April 18, 2010 04:01 pm | Updated November 28, 2021 08:46 pm IST - New Delhi

New Delhi: **FILE** Sunanda Pushkar watching a friendly cricket match between External Affairs Ministry and FICCI in New Delhi recently. PTI Photo(PTI4_14_2010_000148B)

New Delhi: **FILE** Sunanda Pushkar watching a friendly cricket match between External Affairs Ministry and FICCI in New Delhi recently. PTI Photo(PTI4_14_2010_000148B)

In what was seen as a last-ditch effort to save Minister of State for External Affairs Shashi Tharoor from getting the sack, Sunanda Pushkar, his executive friend said in a statement, that was read out in Dubai by her lawyer Ashish Mehta, that she was “deeply distressed at the vile and malicious reporting of recent days surrounding her role in Rendezvous, the successful bidders for the Kerala IPL team.''

The statement, accessed by The Hindu, said: “As a woman professional, I am shocked to find how easily certain parties with vested interest questioned my credentials merely because I am a woman. I, therefore, voluntarily offer to return to Rendezvous the sweat equity they had offered me.''

Mr. Tharoor had denied the charge that he had any financial stake in the Kochi team and claimed that he was only “mentoring'' it being an MP from Kerala.

Mr.
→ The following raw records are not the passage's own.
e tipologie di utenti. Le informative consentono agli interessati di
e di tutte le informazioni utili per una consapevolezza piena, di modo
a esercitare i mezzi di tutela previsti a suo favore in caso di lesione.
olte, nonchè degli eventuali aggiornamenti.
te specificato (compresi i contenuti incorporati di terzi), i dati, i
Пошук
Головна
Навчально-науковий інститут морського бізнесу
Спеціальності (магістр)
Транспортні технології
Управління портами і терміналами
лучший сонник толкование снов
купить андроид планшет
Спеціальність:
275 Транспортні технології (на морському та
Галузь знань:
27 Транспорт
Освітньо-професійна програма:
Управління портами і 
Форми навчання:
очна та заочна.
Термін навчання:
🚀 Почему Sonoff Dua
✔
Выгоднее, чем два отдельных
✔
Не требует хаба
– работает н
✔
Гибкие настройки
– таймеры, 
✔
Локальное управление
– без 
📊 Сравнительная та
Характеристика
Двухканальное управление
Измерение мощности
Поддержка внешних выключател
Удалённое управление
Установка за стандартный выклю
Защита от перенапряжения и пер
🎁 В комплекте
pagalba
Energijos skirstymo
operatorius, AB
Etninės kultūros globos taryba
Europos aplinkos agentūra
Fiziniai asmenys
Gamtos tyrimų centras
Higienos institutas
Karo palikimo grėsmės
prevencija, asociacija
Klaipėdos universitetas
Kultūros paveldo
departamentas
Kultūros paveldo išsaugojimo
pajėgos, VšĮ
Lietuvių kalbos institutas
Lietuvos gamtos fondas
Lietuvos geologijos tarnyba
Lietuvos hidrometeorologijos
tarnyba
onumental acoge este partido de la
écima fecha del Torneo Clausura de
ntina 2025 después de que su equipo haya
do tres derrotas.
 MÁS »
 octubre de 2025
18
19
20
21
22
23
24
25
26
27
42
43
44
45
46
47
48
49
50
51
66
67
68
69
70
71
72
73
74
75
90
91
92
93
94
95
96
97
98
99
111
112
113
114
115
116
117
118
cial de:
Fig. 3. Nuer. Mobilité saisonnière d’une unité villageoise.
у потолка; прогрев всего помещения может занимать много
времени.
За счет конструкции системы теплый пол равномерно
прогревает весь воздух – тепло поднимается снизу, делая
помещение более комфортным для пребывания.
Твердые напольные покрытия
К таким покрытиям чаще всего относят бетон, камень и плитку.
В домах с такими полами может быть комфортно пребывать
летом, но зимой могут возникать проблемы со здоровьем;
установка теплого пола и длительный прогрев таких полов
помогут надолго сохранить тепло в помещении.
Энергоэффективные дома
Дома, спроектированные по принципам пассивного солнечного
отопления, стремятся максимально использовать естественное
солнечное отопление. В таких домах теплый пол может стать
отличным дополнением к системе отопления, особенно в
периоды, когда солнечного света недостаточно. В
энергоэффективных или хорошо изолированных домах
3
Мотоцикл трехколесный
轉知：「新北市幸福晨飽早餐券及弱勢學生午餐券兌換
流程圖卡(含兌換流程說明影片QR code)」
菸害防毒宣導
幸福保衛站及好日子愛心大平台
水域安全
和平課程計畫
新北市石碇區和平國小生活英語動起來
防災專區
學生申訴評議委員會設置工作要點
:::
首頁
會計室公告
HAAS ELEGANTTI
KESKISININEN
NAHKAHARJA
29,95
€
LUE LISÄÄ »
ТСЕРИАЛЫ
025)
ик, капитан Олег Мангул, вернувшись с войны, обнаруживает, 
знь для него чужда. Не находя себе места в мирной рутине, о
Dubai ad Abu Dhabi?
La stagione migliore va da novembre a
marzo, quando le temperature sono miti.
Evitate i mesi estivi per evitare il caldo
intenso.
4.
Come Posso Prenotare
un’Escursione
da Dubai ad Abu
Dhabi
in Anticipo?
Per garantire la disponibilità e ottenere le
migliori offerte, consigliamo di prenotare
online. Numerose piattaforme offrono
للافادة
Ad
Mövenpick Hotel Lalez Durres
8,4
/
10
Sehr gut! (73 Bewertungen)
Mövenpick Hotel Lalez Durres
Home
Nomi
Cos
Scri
Tharoor, MP from Thiruvananthapuram, was once the country's candidate for the position of the secretary-general of the United Nations.

“Only appropriate”

PTI reports:

The Opposition on Sunday night hailed Shashi Tharoor's resignation as Union Minister saying his position had become “untenable” in the wake of the Kochi IPL ownership controversy.
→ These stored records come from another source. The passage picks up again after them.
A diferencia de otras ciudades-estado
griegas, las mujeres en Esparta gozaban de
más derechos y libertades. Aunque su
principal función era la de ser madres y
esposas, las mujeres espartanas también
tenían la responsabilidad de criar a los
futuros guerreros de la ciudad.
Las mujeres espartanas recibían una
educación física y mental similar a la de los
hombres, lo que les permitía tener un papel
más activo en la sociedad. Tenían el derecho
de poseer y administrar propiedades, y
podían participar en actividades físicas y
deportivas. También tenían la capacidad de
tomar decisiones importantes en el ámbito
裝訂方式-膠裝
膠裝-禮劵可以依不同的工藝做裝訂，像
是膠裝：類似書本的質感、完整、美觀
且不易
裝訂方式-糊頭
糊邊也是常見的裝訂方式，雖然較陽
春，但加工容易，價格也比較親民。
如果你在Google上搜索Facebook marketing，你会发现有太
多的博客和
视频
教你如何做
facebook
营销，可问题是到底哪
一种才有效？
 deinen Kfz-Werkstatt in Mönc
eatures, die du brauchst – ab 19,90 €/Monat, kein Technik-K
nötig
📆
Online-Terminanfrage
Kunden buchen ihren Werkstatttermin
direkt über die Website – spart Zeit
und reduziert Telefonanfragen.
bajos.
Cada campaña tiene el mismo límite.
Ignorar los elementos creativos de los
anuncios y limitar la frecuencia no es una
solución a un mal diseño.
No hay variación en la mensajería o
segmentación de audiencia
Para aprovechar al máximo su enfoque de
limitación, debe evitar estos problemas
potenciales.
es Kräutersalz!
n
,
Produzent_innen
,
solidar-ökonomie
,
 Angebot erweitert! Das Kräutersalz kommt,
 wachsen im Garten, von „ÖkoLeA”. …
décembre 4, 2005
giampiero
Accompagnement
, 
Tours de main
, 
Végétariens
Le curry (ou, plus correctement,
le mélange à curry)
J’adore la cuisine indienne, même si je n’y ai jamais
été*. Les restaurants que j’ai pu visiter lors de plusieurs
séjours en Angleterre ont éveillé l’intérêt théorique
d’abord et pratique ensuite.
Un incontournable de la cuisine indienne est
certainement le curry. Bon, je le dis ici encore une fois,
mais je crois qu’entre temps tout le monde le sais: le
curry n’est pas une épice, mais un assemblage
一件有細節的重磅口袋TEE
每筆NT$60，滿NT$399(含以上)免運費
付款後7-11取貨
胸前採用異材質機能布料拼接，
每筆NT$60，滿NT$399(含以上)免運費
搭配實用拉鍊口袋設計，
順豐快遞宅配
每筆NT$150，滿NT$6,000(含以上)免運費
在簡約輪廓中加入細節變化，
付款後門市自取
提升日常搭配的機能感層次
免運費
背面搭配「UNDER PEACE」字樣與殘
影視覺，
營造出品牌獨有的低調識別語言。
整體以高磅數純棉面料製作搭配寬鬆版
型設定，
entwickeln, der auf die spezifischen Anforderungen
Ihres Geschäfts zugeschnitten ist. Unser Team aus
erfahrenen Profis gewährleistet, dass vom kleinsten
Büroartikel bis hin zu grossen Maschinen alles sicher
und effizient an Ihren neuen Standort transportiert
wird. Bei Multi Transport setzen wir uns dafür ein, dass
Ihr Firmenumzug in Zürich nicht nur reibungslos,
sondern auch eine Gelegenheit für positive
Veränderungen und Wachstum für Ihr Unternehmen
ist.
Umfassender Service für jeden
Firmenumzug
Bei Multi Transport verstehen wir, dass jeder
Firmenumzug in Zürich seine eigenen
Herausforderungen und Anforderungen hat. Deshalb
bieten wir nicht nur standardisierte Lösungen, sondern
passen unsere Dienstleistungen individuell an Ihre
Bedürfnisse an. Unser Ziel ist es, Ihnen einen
“Tharoor's position had become untenable and it was only appropriate that he resigned. There was so much evidence against him. The lady giving back her equity does not absolve him of the charges,” said BJP spokesperson Nirmala Sitharaman.

CPI leader D. Raja said the exit of Mr. Tharoor became inevitable and the Congress should have taken a decision long back when the controversy exploded.

The reported decision of Ms. Sunanda surrendering her stake is itself “an admission of guilt,” he said.

The entire IPL functioning and its accountability needed to be probed and the role of the Sports Ministry will have to be redefined so that a regulator is created to monitor the IPL, Mr. Raja demanded.

Congress spokesperson Jayanti Natarajan said the government had taken the “correct moral stand.”

“The Congress has nothing to do with the IPL. It was an issue of an individual Minister. The party has acted with the utmost restraint. It went through a very decent process by which it collected facts and a final view was taken by the Prime Minister,” she said.